[Data supplied — start]
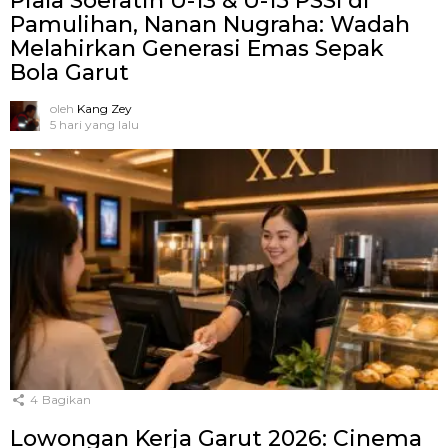
Piala Soeratin U-13 & U-15 PSSI di
Pamulihan, Nanan Nugraha: Wadah
Melahirkan Generasi Emas Sepak
Bola Garut
oleh
Kang Zey
5 hari yang lalu
4
Bagikan
Lowongan Kerja Garut 2026: Cinema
[Data supplied — finish]
Set down each entry above word for word, without its pictures.

● Task solution:
Piala Soeratin U-13 & U-15 PSSI di
Pamulihan, Nanan Nugraha: Wadah
Melahirkan Generasi Emas Sepak
Bola Garut
oleh
Kang Zey
5 hari yang lalu
4
Bagikan
Lowongan Kerja Garut 2026: Cinema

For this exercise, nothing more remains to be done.